MATERIAL TO PROCESS:
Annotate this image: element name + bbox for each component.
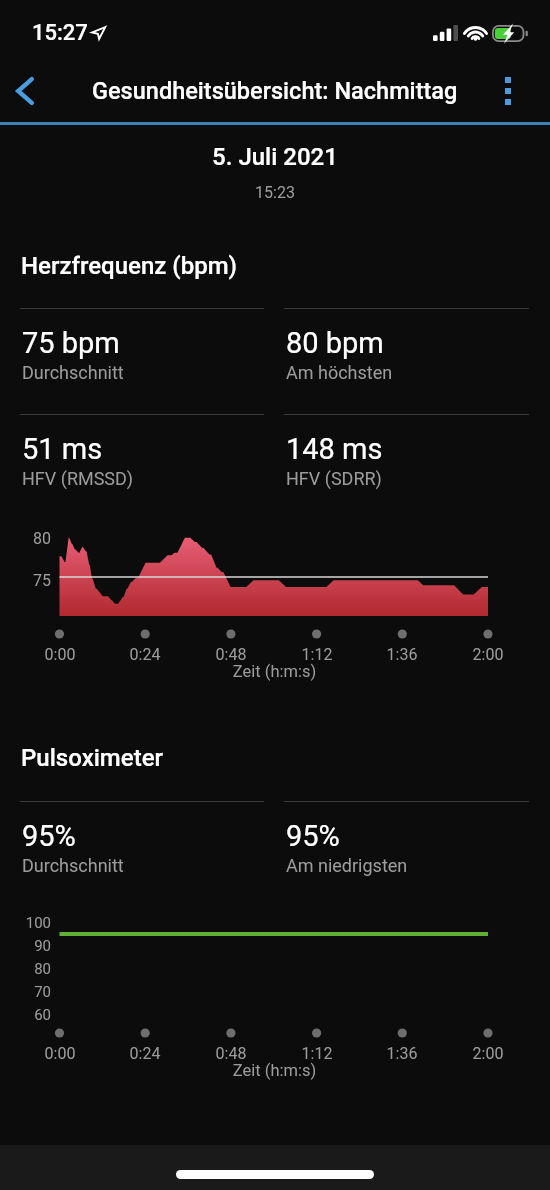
staticText: 70 xyxy=(14,983,51,1001)
button[interactable]: 95% xyxy=(284,801,529,857)
staticText: 15:27 xyxy=(32,20,88,46)
button[interactable]: 75 bpm xyxy=(20,308,264,364)
staticText: Am höchsten xyxy=(286,362,393,383)
staticText: 2:00 xyxy=(463,645,513,664)
staticText: 80 xyxy=(21,529,51,548)
staticText: 0:24 xyxy=(120,645,170,664)
staticText: 75 bpm xyxy=(22,326,120,360)
staticText: Zeit (h:m:s) xyxy=(35,1061,514,1080)
staticText: 1:36 xyxy=(377,645,427,664)
staticText: 60 xyxy=(14,1006,51,1024)
staticText: 90 xyxy=(14,937,51,955)
staticText: 15:23 xyxy=(0,183,550,202)
button[interactable]: 95% xyxy=(20,801,264,857)
staticText: 95% xyxy=(286,819,340,853)
staticText: 0:48 xyxy=(206,1044,256,1063)
staticText: 95% xyxy=(22,819,76,853)
staticText: 2:00 xyxy=(463,1044,513,1063)
staticText: 0:48 xyxy=(206,645,256,664)
staticText: 0:00 xyxy=(35,645,85,664)
button[interactable]: 51 ms xyxy=(20,414,264,470)
staticText: 75 xyxy=(21,571,51,590)
staticText: HFV (RMSSD) xyxy=(22,468,134,489)
staticText: 0:24 xyxy=(120,1044,170,1063)
staticText: 1:12 xyxy=(292,645,342,664)
staticText: 80 bpm xyxy=(286,326,384,360)
button[interactable]: More options xyxy=(488,60,528,122)
staticText: 1:12 xyxy=(292,1044,342,1063)
button[interactable]: 80 bpm xyxy=(284,308,529,364)
staticText: 100 xyxy=(14,914,51,932)
staticText: 5. Juli 2021 xyxy=(0,143,550,171)
staticText: 148 ms xyxy=(286,432,383,466)
staticText: Durchschnitt xyxy=(22,855,124,876)
staticText: 51 ms xyxy=(22,432,103,466)
staticText: 0:00 xyxy=(35,1044,85,1063)
staticText: Herzfrequenz (bpm) xyxy=(21,252,238,280)
staticText: 1:36 xyxy=(377,1044,427,1063)
staticText: HFV (SDRR) xyxy=(286,468,382,489)
staticText: Am niedrigsten xyxy=(286,855,408,876)
button[interactable]: 148 ms xyxy=(284,414,529,470)
staticText: Durchschnitt xyxy=(22,362,124,383)
staticText: Zeit (h:m:s) xyxy=(35,662,514,681)
staticText: Pulsoximeter xyxy=(21,744,163,772)
staticText: 80 xyxy=(14,960,51,978)
staticText: Gesundheitsübersicht: Nachmittag xyxy=(92,77,458,105)
button[interactable]: Back xyxy=(0,60,50,122)
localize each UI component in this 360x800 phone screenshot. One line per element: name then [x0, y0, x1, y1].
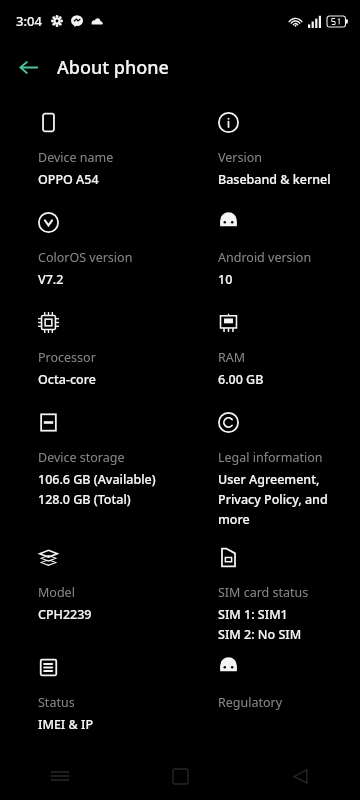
button[interactable]: Status	[0, 647, 180, 747]
button[interactable]: Recent apps	[0, 752, 120, 800]
staticText: 3:04	[16, 12, 42, 30]
button[interactable]: Device storage	[0, 402, 180, 537]
staticText: 6.00 GB	[218, 371, 264, 388]
staticText: Model	[38, 584, 75, 601]
staticText: CPH2239	[38, 606, 92, 623]
staticText: 106.6 GB (Available)	[38, 471, 156, 488]
staticText: more	[218, 511, 250, 528]
staticText: SIM card status	[218, 584, 309, 601]
staticText: OPPO A54	[38, 171, 99, 188]
staticText: Android version	[218, 249, 312, 266]
button[interactable]: Model	[0, 537, 180, 647]
button[interactable]: Android version	[180, 202, 360, 302]
staticText: Legal information	[218, 449, 323, 466]
staticText: 10	[218, 271, 233, 288]
staticText: Privacy Policy, and	[218, 491, 328, 508]
staticText: RAM	[218, 349, 246, 366]
staticText: SIM 1: SIM1	[218, 606, 288, 623]
button[interactable]: RAM	[180, 302, 360, 402]
button[interactable]: Legal information	[180, 402, 360, 537]
button[interactable]: Processor	[0, 302, 180, 402]
staticText: Processor	[38, 349, 96, 366]
staticText: SIM 2: No SIM	[218, 626, 302, 643]
button[interactable]: Back	[240, 752, 360, 800]
button[interactable]: ColorOS version	[0, 202, 180, 302]
staticText: ColorOS version	[38, 249, 133, 266]
staticText: Device storage	[38, 449, 125, 466]
staticText: V7.2	[38, 271, 64, 288]
staticText: Regulatory	[218, 694, 283, 711]
button[interactable]: SIM card status	[180, 537, 360, 647]
staticText: Version	[218, 149, 262, 166]
staticText: Status	[38, 694, 75, 711]
staticText: About phone	[57, 55, 169, 80]
button[interactable]: Home	[120, 752, 240, 800]
staticText: IMEI & IP	[38, 716, 94, 733]
button[interactable]: Navigate up	[8, 47, 48, 87]
staticText: Device name	[38, 149, 114, 166]
staticText: 128.0 GB (Total)	[38, 491, 131, 508]
staticText: Baseband & kernel	[218, 171, 331, 188]
staticText: User Agreement,	[218, 471, 320, 488]
button[interactable]: Version	[180, 102, 360, 202]
button[interactable]: Regulatory	[180, 647, 360, 747]
staticText: Octa-core	[38, 371, 96, 388]
button[interactable]: Device name	[0, 102, 180, 202]
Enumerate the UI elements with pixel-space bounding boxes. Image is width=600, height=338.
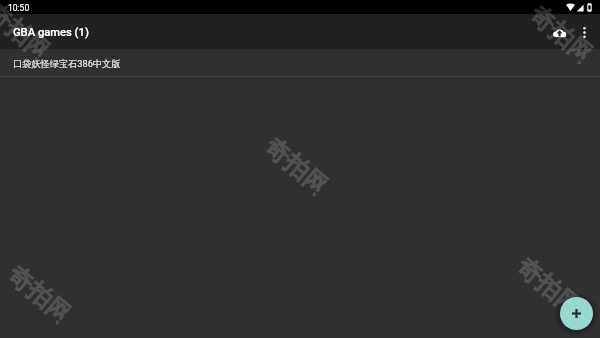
staticText: 奇拍网 [523, 0, 597, 68]
staticText: GBA games (1) [13, 26, 89, 39]
button[interactable]: Upload to cloud [544, 16, 570, 48]
button[interactable]: 口袋妖怪绿宝石386中文版 [0, 49, 600, 77]
staticText: 奇拍网 [0, 0, 54, 65]
staticText: 奇拍网 [258, 131, 332, 200]
staticText: 10:50 [8, 3, 30, 13]
staticText: 奇拍网 [510, 251, 584, 320]
button[interactable]: More options [570, 16, 600, 48]
staticText: 奇拍网 [1, 259, 75, 328]
staticText: 口袋妖怪绿宝石386中文版 [13, 58, 121, 70]
button[interactable]: Add [560, 297, 593, 330]
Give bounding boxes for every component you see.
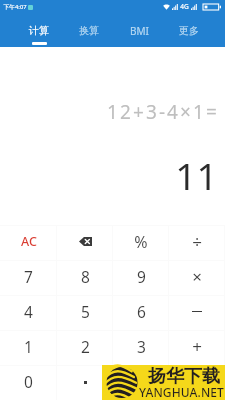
staticText: 5	[81, 301, 90, 322]
other: Delete	[79, 237, 92, 246]
staticText: 2	[81, 336, 90, 357]
button[interactable]: ÷	[169, 225, 225, 260]
button[interactable]: Delete	[57, 225, 113, 260]
button[interactable]: 4	[0, 295, 57, 330]
staticText: 0	[24, 371, 33, 392]
button[interactable]	[169, 295, 225, 330]
button[interactable]: 8	[57, 260, 113, 295]
button[interactable]: AC	[0, 225, 57, 260]
staticText: +	[192, 335, 202, 358]
button[interactable]: 6	[113, 295, 169, 330]
staticText: BMI	[130, 24, 149, 38]
staticText: 3	[137, 336, 146, 357]
button[interactable]: 9	[113, 260, 169, 295]
button[interactable]: 5	[57, 295, 113, 330]
button[interactable]: BMI	[114, 13, 164, 47]
staticText: %	[134, 231, 148, 253]
button[interactable]	[113, 365, 169, 400]
staticText: 6	[137, 301, 146, 322]
staticText: 更多	[179, 24, 199, 37]
staticText: 8	[81, 266, 90, 287]
button[interactable]: 更多	[164, 13, 214, 47]
staticText: 4	[24, 301, 33, 322]
staticText: 1	[24, 336, 33, 357]
button[interactable]: 1	[0, 330, 57, 365]
button[interactable]: 3	[113, 330, 169, 365]
staticText: ÷	[192, 230, 202, 253]
button[interactable]: +	[169, 330, 225, 365]
button[interactable]: 0	[0, 365, 57, 400]
staticText: 扬华下载	[148, 365, 220, 388]
staticText: 换算	[79, 24, 99, 37]
staticText: 7	[24, 266, 33, 287]
button[interactable]: 计算	[14, 13, 64, 47]
staticText: ×	[192, 265, 202, 288]
button[interactable]: 2	[57, 330, 113, 365]
staticText: 4G	[180, 2, 189, 11]
staticText: 12+3-4×1=	[107, 99, 219, 125]
button[interactable]: ×	[169, 260, 225, 295]
staticText: AC	[21, 233, 37, 250]
staticText: 9	[137, 266, 146, 287]
button[interactable]: 换算	[64, 13, 114, 47]
button[interactable]	[57, 365, 113, 400]
staticText: 下午4:07	[3, 3, 27, 11]
staticText: YANGHUA.NET	[139, 384, 224, 400]
button[interactable]	[169, 365, 225, 400]
button[interactable]: 7	[0, 260, 57, 295]
staticText: 11	[175, 150, 218, 200]
button[interactable]: %	[113, 225, 169, 260]
staticText: 计算	[29, 24, 49, 37]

ACTIVITY: What lines in the material above include "boxes"? Copy every one of them.

ANSWER TO THIS TASK:
Enumerate the UI elements with pixel-space bounding boxes. Image is width=600, height=338.
Give bounding boxes for every component you see.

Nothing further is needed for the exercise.